I waited and waited, but still no response from the owner/landlord/flatmate, so checked my map to find a camping ground. The only one I could find was packed full of teenagers steadily drinking. It was after 8pm, but felt much earlier because of the gorgeous summer weather, so driving away from there, I felt confident I’d find somewhere else. No such luck.

About 9.30, after driving around aimlessly and watching the fuel indicator on my car sinking lower and lower, I pulled into a Countdown carpark and tried to settle in for the evening. I’d been driving all day in the heat, and all I wanted was to take off my clothes and have a shower, but ever since Outward Bound, I’ve been sharply aware that discomfort is fleeting (as much as comfort is, though discomfort tends to be more rewarding). Sleeping in my car wouldn’t do me any harm. I wriggled my bra out from under my top so I could sleep more comfortably, wound my windows down, let back the driver’s seat, curled up and closed my eyes. I got about 50 minutes sleep, then after tossing and turning, decided to drive and see if I couldn’t find somewhere more comfortable.

It was a Saturday night, and town was full of drunken youths being intimidating. I tried to go into the backpackers, but even though there was a guy sitting at reception, he wouldn’t open the door for me, just sat there looking at me. I stopped a police officer, who was patrolling the streets, to ask if there were any other backpackers nearby. He sent me to the other side of town, but that one was locked up for the night, too. Fair enough: it was after midnight.
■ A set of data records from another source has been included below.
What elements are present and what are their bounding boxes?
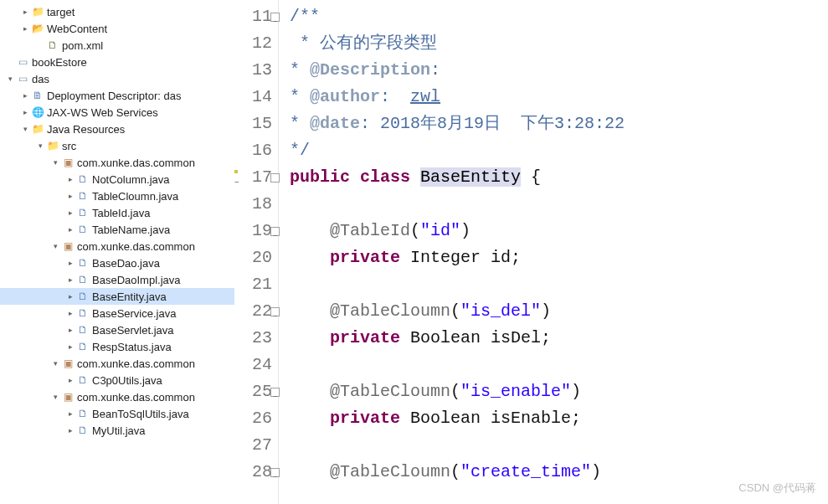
- tree-item-label: WebContent: [47, 23, 107, 35]
- tree-item-label: MyUtil.java: [92, 424, 146, 437]
- tree-item[interactable]: ▸🗋BeanToSqlUtils.java: [0, 405, 234, 422]
- tree-item[interactable]: ▾▣com.xunke.das.common: [0, 355, 234, 372]
- chevron-right-icon[interactable]: ▸: [65, 208, 75, 217]
- line-number: 13: [234, 57, 278, 84]
- code-area[interactable]: /** * 公有的字段类型* @Description:* @author: z…: [290, 0, 828, 504]
- tree-item[interactable]: ▸🗋MyUtil.java: [0, 422, 234, 439]
- tree-item[interactable]: ▸🗋BaseServlet.java: [0, 321, 234, 338]
- code-line[interactable]: private Integer id;: [290, 244, 828, 271]
- java-icon: 🗋: [76, 256, 90, 270]
- code-line[interactable]: [290, 352, 828, 378]
- chevron-down-icon[interactable]: ▾: [50, 393, 60, 401]
- tree-item[interactable]: ▸🗋TableId.java: [0, 204, 234, 221]
- tree-item[interactable]: ▸🗋BaseDao.java: [0, 255, 234, 271]
- code-line[interactable]: */: [290, 137, 828, 164]
- chevron-right-icon[interactable]: ▸: [65, 409, 75, 418]
- folder-open-icon: 📂: [31, 22, 44, 35]
- tree-item-label: Java Resources: [47, 123, 125, 136]
- chevron-right-icon[interactable]: ▸: [65, 225, 75, 234]
- tree-item-label: src: [62, 140, 76, 152]
- tree-item[interactable]: ▾▣com.xunke.das.common: [0, 154, 234, 171]
- tree-item[interactable]: ▾▭das: [0, 70, 234, 87]
- code-line[interactable]: private Boolean isEnable;: [290, 405, 828, 432]
- code-line[interactable]: [290, 432, 828, 459]
- folder-blue-icon: 📁: [31, 122, 44, 136]
- tree-item-label: com.xunke.das.common: [77, 357, 195, 370]
- chevron-right-icon[interactable]: ▸: [65, 309, 75, 317]
- tree-item-label: TableCloumn.java: [92, 190, 178, 203]
- chevron-right-icon[interactable]: ▸: [20, 108, 30, 116]
- chevron-right-icon[interactable]: ▸: [65, 342, 75, 351]
- tree-item[interactable]: ▾▣com.xunke.das.common: [0, 388, 234, 405]
- tree-item[interactable]: 🗋pom.xml: [0, 37, 234, 54]
- java-icon: 🗋: [76, 290, 90, 303]
- tree-item[interactable]: ▸🗋NotColumn.java: [0, 171, 234, 188]
- tree-item[interactable]: ▸🗎Deployment Descriptor: das: [0, 87, 234, 104]
- tree-item[interactable]: ▾📁Java Resources: [0, 121, 234, 137]
- chevron-down-icon[interactable]: ▾: [50, 359, 60, 368]
- java-icon: 🗋: [76, 223, 90, 236]
- code-line[interactable]: @TableCloumn("is_enable"): [290, 378, 828, 405]
- tree-item[interactable]: ▸🌐JAX-WS Web Services: [0, 104, 234, 121]
- package-explorer[interactable]: ▸📁target▸📂WebContent🗋pom.xml▭bookEstore▾…: [0, 0, 234, 504]
- chevron-down-icon[interactable]: ▾: [50, 158, 60, 167]
- tree-item[interactable]: ▸🗋C3p0Utils.java: [0, 372, 234, 388]
- line-number: 28: [234, 459, 278, 486]
- chevron-right-icon[interactable]: ▸: [65, 192, 75, 200]
- editor[interactable]: 111213141516171819202122232425262728 /**…: [234, 0, 828, 504]
- chevron-down-icon[interactable]: ▾: [20, 125, 30, 133]
- tree-item[interactable]: ▸📁target: [0, 3, 234, 20]
- tree-item-label: BeanToSqlUtils.java: [92, 408, 189, 420]
- tree-item[interactable]: ▾▣com.xunke.das.common: [0, 238, 234, 255]
- chevron-right-icon[interactable]: ▸: [65, 175, 75, 183]
- chevron-right-icon[interactable]: ▸: [20, 8, 30, 16]
- tree-item[interactable]: ▸🗋TableName.java: [0, 221, 234, 238]
- tree-item-label: RespStatus.java: [92, 341, 172, 353]
- code-line[interactable]: [290, 271, 828, 298]
- chevron-right-icon[interactable]: ▸: [65, 275, 75, 284]
- chevron-down-icon[interactable]: ▾: [50, 242, 60, 250]
- tree-item-label: TableId.java: [92, 207, 150, 219]
- tree-item-label: NotColumn.java: [92, 173, 170, 186]
- line-number: 25: [234, 378, 278, 405]
- tree-item[interactable]: ▭bookEstore: [0, 54, 234, 70]
- chevron-down-icon[interactable]: ▾: [5, 75, 15, 83]
- chevron-right-icon[interactable]: ▸: [65, 426, 75, 435]
- tree-item-label: target: [47, 6, 75, 18]
- tree-item[interactable]: ▸📂WebContent: [0, 20, 234, 37]
- doc-icon: 🗎: [31, 89, 44, 102]
- tree-item-label: TableName.java: [92, 224, 170, 236]
- line-number: 22: [234, 298, 278, 325]
- java-icon: 🗋: [76, 206, 90, 219]
- tree-item[interactable]: ▸🗋BaseService.java: [0, 305, 234, 321]
- chevron-right-icon[interactable]: ▸: [65, 259, 75, 267]
- code-line[interactable]: [290, 191, 828, 218]
- tree-item[interactable]: ▸🗋TableCloumn.java: [0, 188, 234, 204]
- code-line[interactable]: * 公有的字段类型: [290, 30, 828, 57]
- chevron-right-icon[interactable]: ▸: [65, 326, 75, 334]
- tree-item[interactable]: ▸🗋BaseDaoImpl.java: [0, 271, 234, 288]
- tree-item[interactable]: ▾📁src: [0, 137, 234, 154]
- code-line[interactable]: /**: [290, 3, 828, 30]
- line-number: 18: [234, 191, 278, 218]
- tree-item[interactable]: ▸🗋BaseEntity.java: [0, 288, 234, 305]
- chevron-right-icon[interactable]: ▸: [20, 91, 30, 100]
- chevron-right-icon[interactable]: ▸: [65, 376, 75, 384]
- code-line[interactable]: * @author: zwl: [290, 84, 828, 111]
- code-line[interactable]: * @Description:: [290, 57, 828, 84]
- watermark: CSDN @代码蒋: [738, 481, 816, 496]
- code-line[interactable]: private Boolean isDel;: [290, 325, 828, 352]
- chevron-right-icon[interactable]: ▸: [65, 292, 75, 301]
- line-number: 27: [234, 432, 278, 459]
- chevron-right-icon[interactable]: ▸: [20, 24, 30, 33]
- code-line[interactable]: public class BaseEntity {: [290, 164, 828, 191]
- tree-item-label: pom.xml: [62, 39, 103, 52]
- line-number: 19: [234, 218, 278, 244]
- folder-src-icon: 📁: [46, 139, 59, 152]
- tree-item[interactable]: ▸🗋RespStatus.java: [0, 338, 234, 355]
- code-line[interactable]: * @date: 2018年8月19日 下午3:28:22: [290, 111, 828, 137]
- chevron-down-icon[interactable]: ▾: [35, 141, 45, 150]
- code-line[interactable]: @TableCloumn("is_del"): [290, 298, 828, 325]
- code-line[interactable]: @TableId("id"): [290, 218, 828, 244]
- line-number: 15: [234, 111, 278, 137]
By 2am I was grumpy and decided I’d spend all my money on a motel or even a hotel if I could find one open, but all over town the “No Vacancy” signs were up. Eventually I drove back to Maitland Street to wait it out, reasoning that at least it would be quiet there. It was. So quiet I felt comfortable peeing on the side of the road (I’d tried all the public toilets I could find in town, but they were locked). As the sky started to lighten, I felt suddenly weird about camping out in my car on the street that was home to my future neighbours, so I drove around the corner and discovered a swimming pool and park within easy walking distance of my new home. This made me pretty happy, and I parked by the park, dozing and watching the neighbourhood cats stalking the morning birds as the sun came up.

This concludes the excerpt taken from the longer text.